Chouhan instead vigorously pursued welfare schemes like rice at Re 1 for the poor, a maternity assistance of Rs 16,000 for women labourers, electricity at a flat rate of Rs 200 per month, etc. Chouhan reportedly wanted to sit in the opposition after losing the election narrowly to the Congress in 2018. The BJP had then won 109 seats to the 114 seats won by the Congress.
But he returned as chief minister when the central leaders of the BJP engineered defections from the Congress, when Scindia and his followers walked out and joined the BJP in 2020. With Modi and Amit Shah unleashing ‘hard Hindutva’ after winning the general election in 2019, Chouhan fell in line and shed his moderate image. Not only did he try to ape his Uttar Pradesh counterpart Yogi Adityanath by ordering bulldozers to demolish the houses of the ‘riot-accused’, mostly Muslims and Dalits, he also went out of his way to protect vigilante groups like the Bajrang Dal.

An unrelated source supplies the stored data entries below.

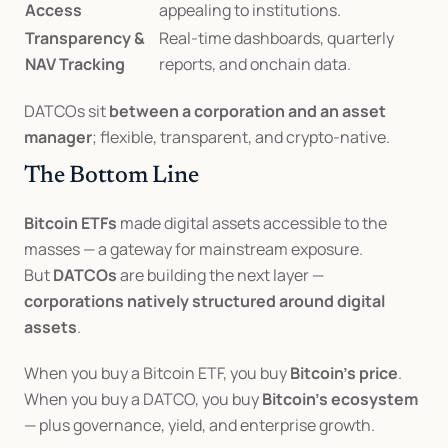
Access
appealing to institutions.
Transparency & 
Real-time dashboards, quarterly 
NAV Tracking
reports, and onchain data.
DATCOs sit 
between a corporation and an asset 
manager
; flexible, transparent, and crypto-native.
The Bottom Line
Bitcoin ETFs
 made digital assets accessible to the 
masses — a gateway for mainstream exposure.
But 
DATCOs
 are building the next layer — 
corporations natively structured around digital 
assets
.
When you buy a Bitcoin ETF, you buy 
Bitcoin’s price
.
When you buy a DATCO, you buy 
Bitcoin’s ecosystem
— plus governance, yield, and enterprise growth.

He also, conversely, announced an allocation of Rs 100 crore to construct a temple to Sant Ravidas, a 15th-century saint-poet revered by the Dalit communities. The BJP government under Chouhan also introduced Hindu scriptures in the curriculum of government schools, and released grants for the construction of temple corridors in Orchha, Ujjain and Chitrakoot. However, Chouhan’s public image was dented when he succumbed to pressure and ordered police action against the Ganga Jamuna Higher Secondary School in Damoh.
The minority-run institution had been imparting education in the English medium to students from marginalised sections. But an advertisement celebrating the success of its students in the board examination drew the ire of BJP hardliners because even the Hindu students of the school were shown wearing headscarves.
The school was viciously attacked for making the students recite a verse penned by famous Urdu poet Allama Iqbal. The school’s principal, a teacher and a guard were arrested for running a ‘jihadist empire’ and the school was charged with violating building laws. The state education board suspended the school’s affiliation.In line with his new image, Chouhan has announced the formation of a Brahmin welfare board to appease the small but influential population, enhanced the salary of temple priests to Rs 5,000, and ordered the construction of a Parshuram Lok in Indore.
The chief minister has been busy making a breath-taking array of promises too. He announced the Ladli Behna Yojana (‘beloved sister scheme’), under which financial aid of Rs 1,000 a month would be given to over 1.20 crore women aged between 23 and 60 years.
He announced the formation of several welfare boards and declared 12 new government holidays this year. He also announced a Seekho Kamao Yojana (learn and earn scheme) that offers stipends of Rs 8,000–10,000 to youth, and has promised to fill one lakh vacant government posts. Chouhan has in fact made 2,715 announcements in the last three years as chief minister, between June 2020 and June 2023, the Madhya Pradesh assembly was informed on 11 July. The reply was given in response to a question put by first-time Congress MLA Ramchandra Dangi.
The beleaguered chief minister eventually blurted out his sense of isolation while addressing women in Indore on July 10. “Believe me, I am alone; how much can a single person do or look at? I need your help. Will you not help me?” the chief minister pleaded. His plaintive appeal was greeted with bemused silence.
His isolation in the party had in fact become evident as early as January this year, when members of the so-called Karni Sena used abusive terms in discussing the chief minister’s mother. No word of protest came from the party leaders, while the Bhopal police lodged an FIR only a week after the video surfaced and only after the chief minister’s wife led a protest and demanded action.
Conspicuously, the party itself—like the citizens that Chouhan had addressed—maintained a studied silence.